Collected data
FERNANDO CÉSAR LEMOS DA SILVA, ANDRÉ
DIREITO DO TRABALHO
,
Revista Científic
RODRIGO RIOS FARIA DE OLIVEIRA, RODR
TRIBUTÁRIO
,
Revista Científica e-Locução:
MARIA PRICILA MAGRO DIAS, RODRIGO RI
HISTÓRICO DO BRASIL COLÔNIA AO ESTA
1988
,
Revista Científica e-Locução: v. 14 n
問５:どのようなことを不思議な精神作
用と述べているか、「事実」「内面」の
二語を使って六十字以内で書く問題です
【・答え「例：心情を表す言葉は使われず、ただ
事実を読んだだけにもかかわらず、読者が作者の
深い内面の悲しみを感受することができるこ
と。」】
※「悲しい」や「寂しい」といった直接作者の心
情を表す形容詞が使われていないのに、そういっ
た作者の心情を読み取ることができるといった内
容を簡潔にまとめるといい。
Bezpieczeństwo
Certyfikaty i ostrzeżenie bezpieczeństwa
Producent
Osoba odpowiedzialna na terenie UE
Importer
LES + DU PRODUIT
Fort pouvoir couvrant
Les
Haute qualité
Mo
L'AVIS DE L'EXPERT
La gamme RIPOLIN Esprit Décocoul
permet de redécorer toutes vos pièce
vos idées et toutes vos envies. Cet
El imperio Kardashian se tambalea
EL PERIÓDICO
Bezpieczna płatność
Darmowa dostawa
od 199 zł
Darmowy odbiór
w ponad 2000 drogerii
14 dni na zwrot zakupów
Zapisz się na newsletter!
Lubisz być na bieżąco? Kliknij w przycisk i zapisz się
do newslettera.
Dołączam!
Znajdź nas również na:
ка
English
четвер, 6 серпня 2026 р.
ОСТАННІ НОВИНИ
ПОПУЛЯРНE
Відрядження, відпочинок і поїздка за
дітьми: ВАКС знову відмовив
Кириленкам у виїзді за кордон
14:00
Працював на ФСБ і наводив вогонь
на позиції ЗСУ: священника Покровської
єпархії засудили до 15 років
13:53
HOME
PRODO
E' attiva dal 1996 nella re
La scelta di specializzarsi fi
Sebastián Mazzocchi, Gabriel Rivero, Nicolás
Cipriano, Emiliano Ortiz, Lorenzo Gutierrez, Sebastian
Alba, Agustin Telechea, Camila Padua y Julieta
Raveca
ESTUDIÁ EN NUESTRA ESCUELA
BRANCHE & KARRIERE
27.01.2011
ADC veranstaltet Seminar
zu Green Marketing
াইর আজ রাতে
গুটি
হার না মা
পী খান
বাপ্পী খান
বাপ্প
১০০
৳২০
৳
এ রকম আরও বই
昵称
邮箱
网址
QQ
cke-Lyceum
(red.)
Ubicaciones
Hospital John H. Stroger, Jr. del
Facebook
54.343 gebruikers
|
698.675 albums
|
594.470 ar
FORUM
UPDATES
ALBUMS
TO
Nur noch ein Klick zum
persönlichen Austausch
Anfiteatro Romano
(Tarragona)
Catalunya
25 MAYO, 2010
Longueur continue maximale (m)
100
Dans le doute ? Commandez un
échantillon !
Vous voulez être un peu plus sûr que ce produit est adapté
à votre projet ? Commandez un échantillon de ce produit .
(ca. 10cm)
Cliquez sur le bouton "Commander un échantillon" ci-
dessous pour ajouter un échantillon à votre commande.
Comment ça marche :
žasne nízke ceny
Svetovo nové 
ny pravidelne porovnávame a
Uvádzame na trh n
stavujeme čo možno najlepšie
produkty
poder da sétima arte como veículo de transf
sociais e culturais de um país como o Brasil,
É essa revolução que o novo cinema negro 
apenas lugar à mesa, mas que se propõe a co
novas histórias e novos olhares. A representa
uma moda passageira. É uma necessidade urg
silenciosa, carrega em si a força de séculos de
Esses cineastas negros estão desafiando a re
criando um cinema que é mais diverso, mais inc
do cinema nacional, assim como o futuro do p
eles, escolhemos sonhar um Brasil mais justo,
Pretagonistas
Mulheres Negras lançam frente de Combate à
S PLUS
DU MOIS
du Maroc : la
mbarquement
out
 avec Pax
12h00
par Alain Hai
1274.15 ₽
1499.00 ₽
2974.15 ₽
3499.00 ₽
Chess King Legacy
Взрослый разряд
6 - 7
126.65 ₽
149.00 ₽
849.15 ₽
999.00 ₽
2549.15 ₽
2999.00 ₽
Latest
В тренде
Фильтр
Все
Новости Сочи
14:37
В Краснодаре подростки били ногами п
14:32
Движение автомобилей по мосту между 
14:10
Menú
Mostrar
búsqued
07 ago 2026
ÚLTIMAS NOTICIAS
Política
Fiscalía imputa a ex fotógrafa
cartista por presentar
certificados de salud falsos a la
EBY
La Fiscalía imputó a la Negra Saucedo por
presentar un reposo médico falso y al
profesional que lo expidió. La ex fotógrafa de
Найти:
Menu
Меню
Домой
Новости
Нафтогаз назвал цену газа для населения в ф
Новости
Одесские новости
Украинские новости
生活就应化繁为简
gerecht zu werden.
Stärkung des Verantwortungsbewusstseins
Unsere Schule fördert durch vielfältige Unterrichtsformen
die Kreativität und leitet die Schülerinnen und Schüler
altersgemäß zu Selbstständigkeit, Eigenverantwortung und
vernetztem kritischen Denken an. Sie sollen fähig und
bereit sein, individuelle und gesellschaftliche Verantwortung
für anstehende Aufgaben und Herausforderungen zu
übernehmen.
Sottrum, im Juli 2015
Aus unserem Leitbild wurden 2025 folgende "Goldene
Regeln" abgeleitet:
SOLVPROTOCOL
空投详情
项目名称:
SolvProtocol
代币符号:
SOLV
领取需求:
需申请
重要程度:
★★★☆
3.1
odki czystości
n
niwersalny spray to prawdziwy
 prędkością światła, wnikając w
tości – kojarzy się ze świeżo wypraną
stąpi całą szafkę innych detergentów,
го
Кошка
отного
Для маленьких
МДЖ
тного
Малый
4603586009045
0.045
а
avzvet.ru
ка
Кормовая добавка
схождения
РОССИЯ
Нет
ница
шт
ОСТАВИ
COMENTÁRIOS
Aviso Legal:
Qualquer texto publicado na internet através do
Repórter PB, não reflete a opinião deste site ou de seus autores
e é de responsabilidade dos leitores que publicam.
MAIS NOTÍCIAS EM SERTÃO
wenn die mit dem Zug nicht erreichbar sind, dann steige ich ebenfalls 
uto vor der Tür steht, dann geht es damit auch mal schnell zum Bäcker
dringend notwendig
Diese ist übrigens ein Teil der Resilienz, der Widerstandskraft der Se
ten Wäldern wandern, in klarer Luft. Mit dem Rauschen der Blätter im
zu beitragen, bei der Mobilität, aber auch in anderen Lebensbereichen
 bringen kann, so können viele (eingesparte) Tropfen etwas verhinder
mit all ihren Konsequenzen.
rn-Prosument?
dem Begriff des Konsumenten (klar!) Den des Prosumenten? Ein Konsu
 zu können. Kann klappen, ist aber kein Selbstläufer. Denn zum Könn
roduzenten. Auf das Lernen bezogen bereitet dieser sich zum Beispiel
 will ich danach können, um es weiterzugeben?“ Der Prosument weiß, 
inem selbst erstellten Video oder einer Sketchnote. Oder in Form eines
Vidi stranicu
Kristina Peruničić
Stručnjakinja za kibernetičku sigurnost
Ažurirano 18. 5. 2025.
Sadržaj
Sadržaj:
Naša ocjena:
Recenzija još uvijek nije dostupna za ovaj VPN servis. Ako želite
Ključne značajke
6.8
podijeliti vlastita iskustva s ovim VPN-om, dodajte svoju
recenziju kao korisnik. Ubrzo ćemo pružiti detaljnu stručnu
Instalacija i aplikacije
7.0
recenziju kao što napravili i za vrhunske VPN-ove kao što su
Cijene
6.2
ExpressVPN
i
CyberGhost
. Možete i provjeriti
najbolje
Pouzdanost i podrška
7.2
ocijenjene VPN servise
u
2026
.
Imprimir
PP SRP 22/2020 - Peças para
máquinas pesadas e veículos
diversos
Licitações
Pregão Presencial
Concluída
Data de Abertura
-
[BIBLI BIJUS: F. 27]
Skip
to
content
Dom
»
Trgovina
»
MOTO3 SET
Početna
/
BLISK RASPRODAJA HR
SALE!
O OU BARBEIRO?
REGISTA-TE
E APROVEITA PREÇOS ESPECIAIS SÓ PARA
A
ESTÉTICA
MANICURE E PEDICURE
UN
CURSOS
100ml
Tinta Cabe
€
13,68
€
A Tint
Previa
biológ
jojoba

§ **What you are asked to do**
Write down every line of the data above that includes the string "recenziju".

§ **Output of the task**
recenziju kao korisnik. Ubrzo ćemo pružiti detaljnu stručnu
recenziju kao što napravili i za vrhunske VPN-ove kao što su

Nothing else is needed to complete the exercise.